With a little over a month to go before the PhD application deadline (get your apps in before December 15th, folks!), some students are still finalizing which programs they want to apply to. I know I’ve written many blog posts about how to choose a graduate program, but to be honest, applying to a PhD program is unique in some ways. With that in mind, I thought I’d focus on a few things that you should be thinking about as you select which PhD programs to apply to, and ultimately, how to choose which graduate program to ultimately attend.
- How you align with faculty. It’s certainly not uncommon to have research interests that don’t align perfectly with the work actively being done at Heller: if everyone was looking at how the same issue affects the same population using the same methodology, we’d all be doing the same research. It’s not uncommon for our students to have interests that don’t neatly fit into one of our concentrations (for example, students interested in Education Policy bridge both Children, Youth, and Families and Economic and Racial Equity), but still find plenty of faculty members to support their research interests. As part of your research into PhD programs, I would recommend browsing faculty in your program of interest and asking yourself, “Who would I want as my advisor? Who would I want to serve on my dissertation committee?” This, by the way, can be broader than just your specific issue: faculty who have worked with the population that you’re interested, or are using similar research methods, might still be a good fit for you, even if they’re investigating how a different policy problem affects that population. You can find PhD faculty as well as their areas of interest here.
- What network you want to build. As you move through the program, you’ll be building a professional network, not just with Heller faculty, but also with your cohort and within your concentration. This is a network that can assist you not only while you’re in the program, but after you leave the program as well. So, when trying to choose a program, I would ask yourself what kinds of people that you want to be helping you through this journey and beyond. Are students doing research in areas you’re interested? Are they working, or have they worked, at places that you’d be interested in working at after graduation? Does the community seem collaborative and supportive?

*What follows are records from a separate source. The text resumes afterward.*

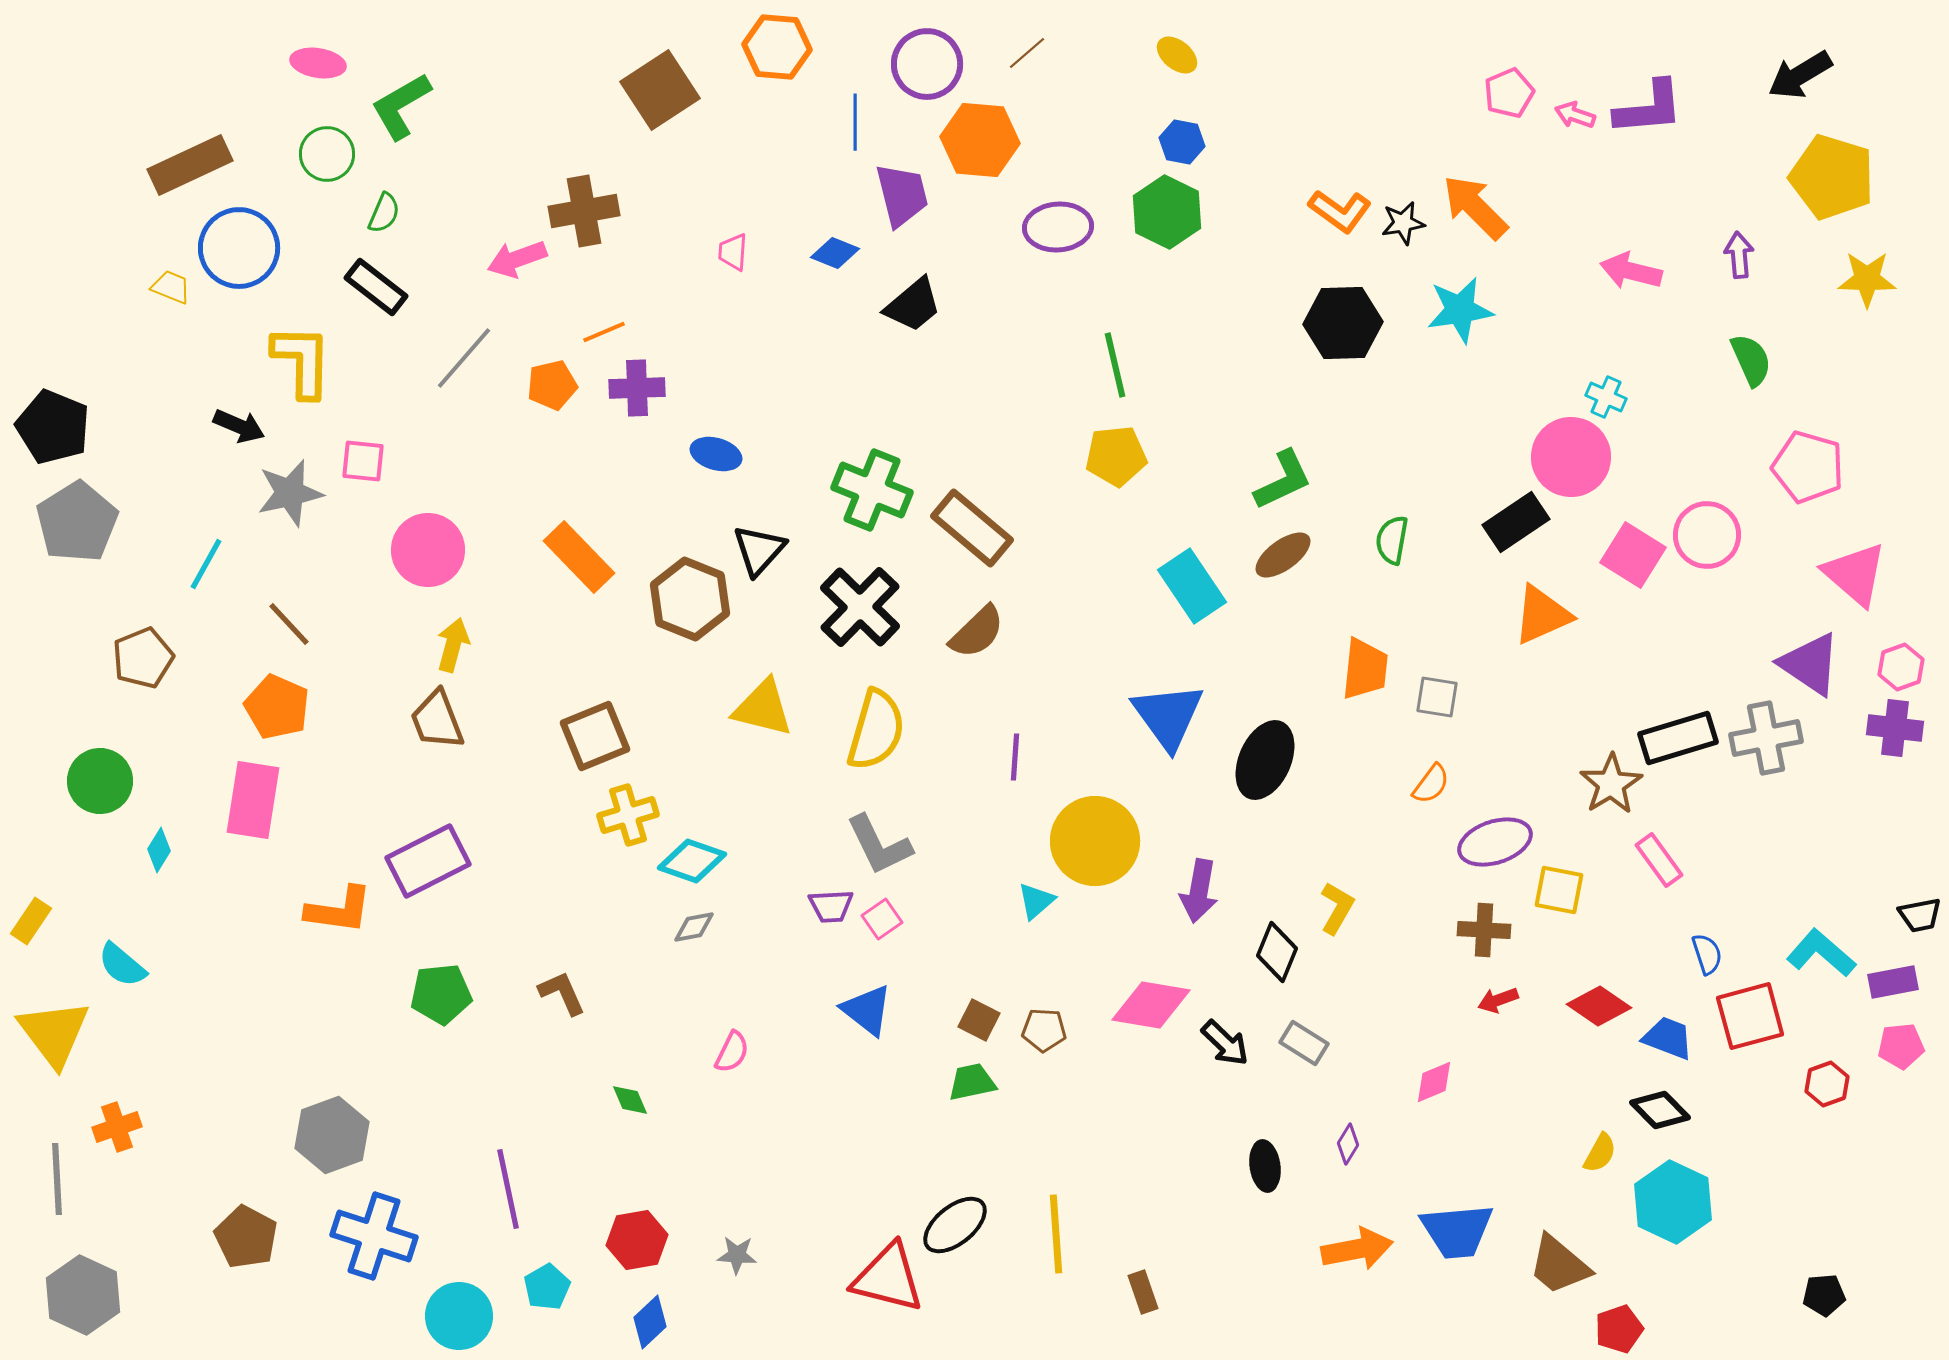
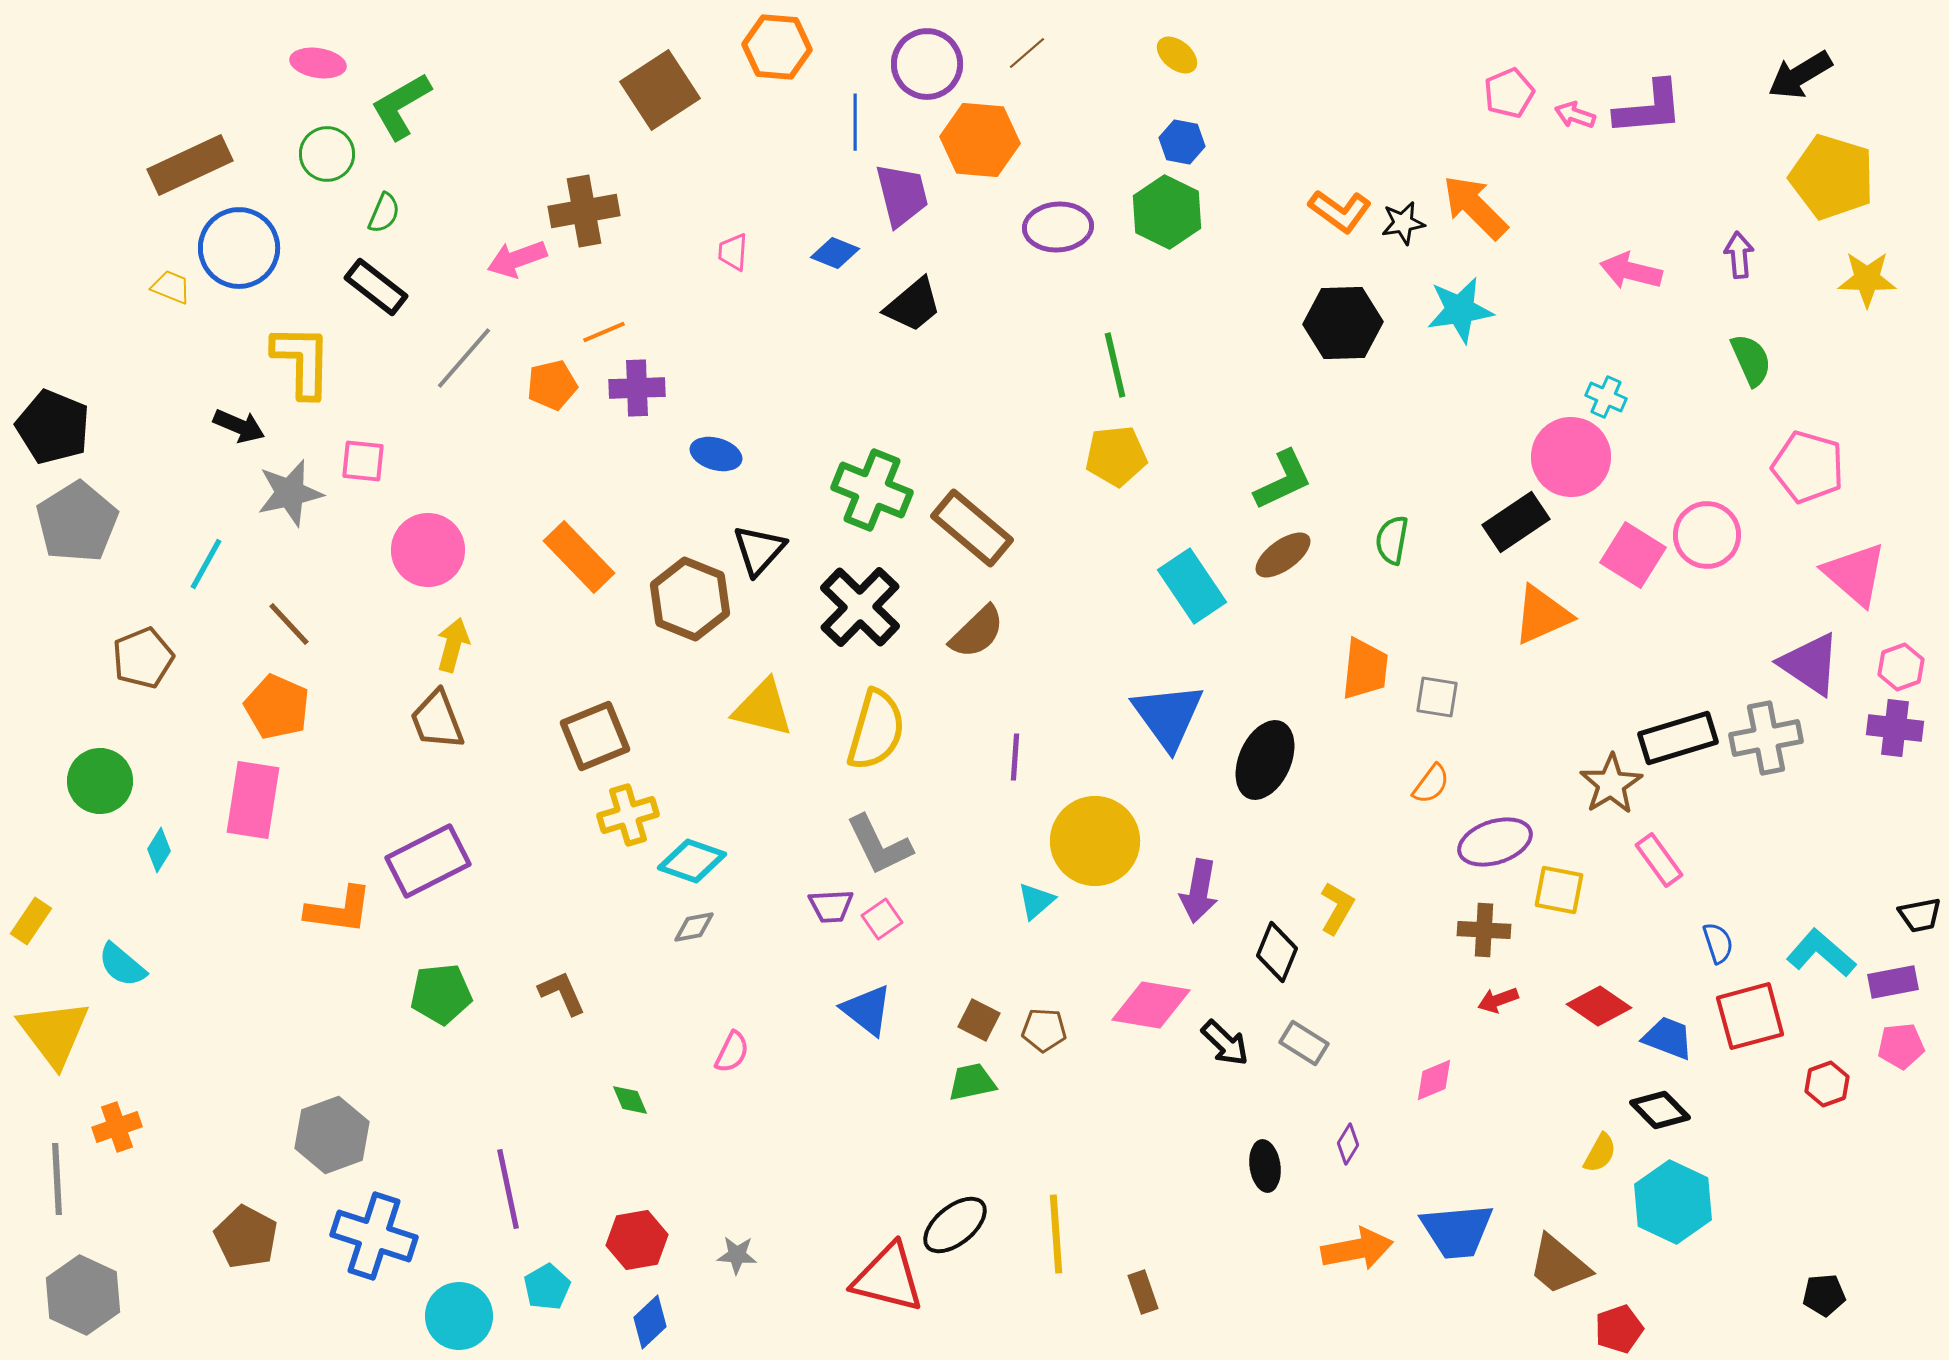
blue semicircle at (1707, 954): moved 11 px right, 11 px up
pink diamond at (1434, 1082): moved 2 px up
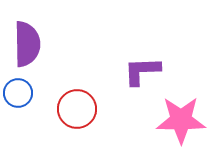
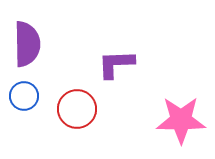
purple L-shape: moved 26 px left, 7 px up
blue circle: moved 6 px right, 3 px down
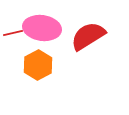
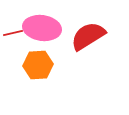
orange hexagon: rotated 24 degrees clockwise
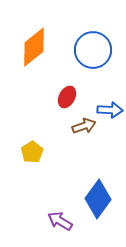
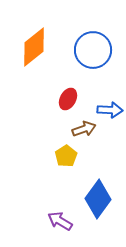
red ellipse: moved 1 px right, 2 px down
brown arrow: moved 3 px down
yellow pentagon: moved 34 px right, 4 px down
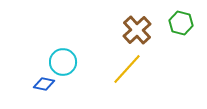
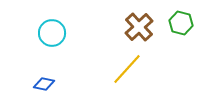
brown cross: moved 2 px right, 3 px up
cyan circle: moved 11 px left, 29 px up
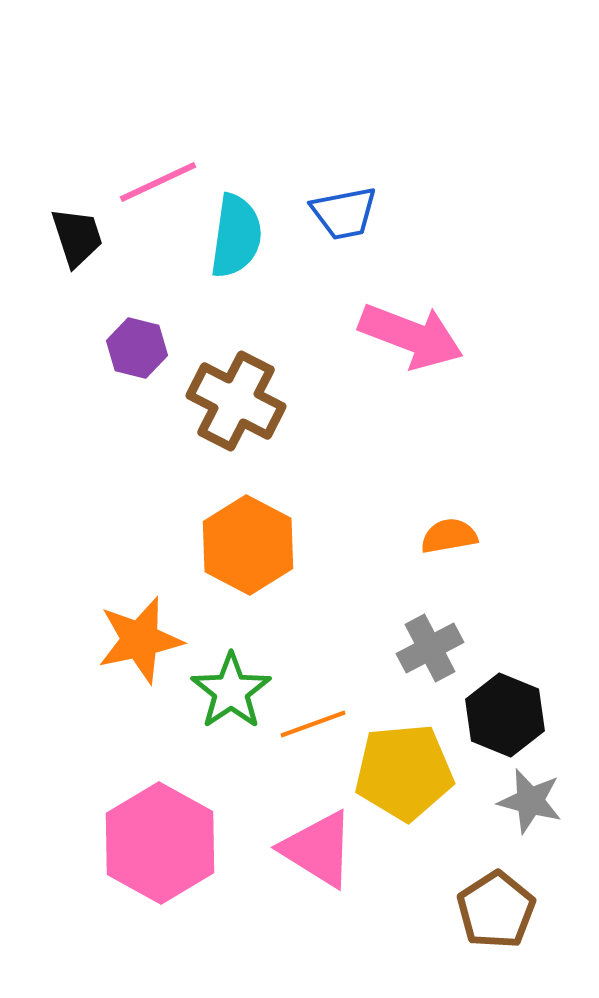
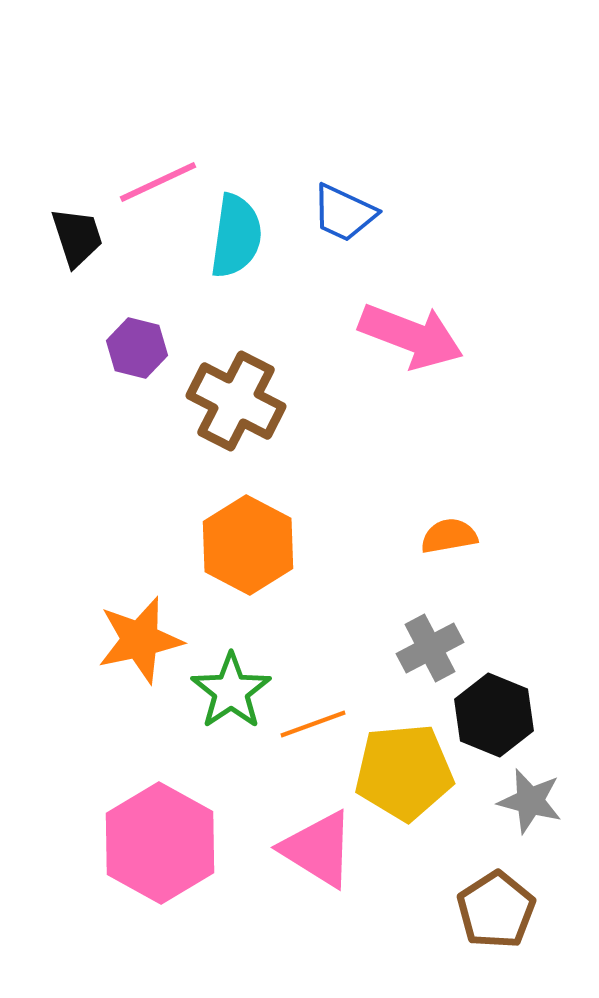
blue trapezoid: rotated 36 degrees clockwise
black hexagon: moved 11 px left
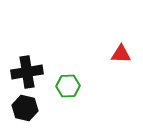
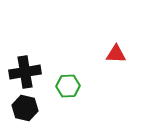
red triangle: moved 5 px left
black cross: moved 2 px left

- The funding package. Make sure you read the fine print: At Heller, All full-time PhD students receive a funding package that includes all tuition and fees, the individual health insurance premium, and an annual stipend of $21,000 for the first four years of the program. One thing I would note, however, is that unlike many PhD programs, this funding package and stipend is not dependent on working as a teaching assistant or research assistant. Many of our PhD students, however, are interested in working as a research or teaching assistant (and I would say that most PhD students do work in one of those roles at some point during their program), but in those cases, students are paid directly, just like with any other job. Many other graduate programs may either a) not cover fees, which can be in the thousands of dollars, b) require you to work for a certain number of hours, which can inhibit your ability to work on other projects or manage your schoolwork, c) aren’t renewable/only for a year/is contingent on benchmarks that are unreasonable.
It’s easy to get caught up in a school’s prestigious name, a high ranking, or a too-good-to-be-true scholarship package. But a PhD program is a big commitment: you’ll likely be spending more time in your PhD program than you did in your undergraduate degree, so you want to make sure that it’s the right fit for you. Looking at these three things is a good start when it comes time to make this decision!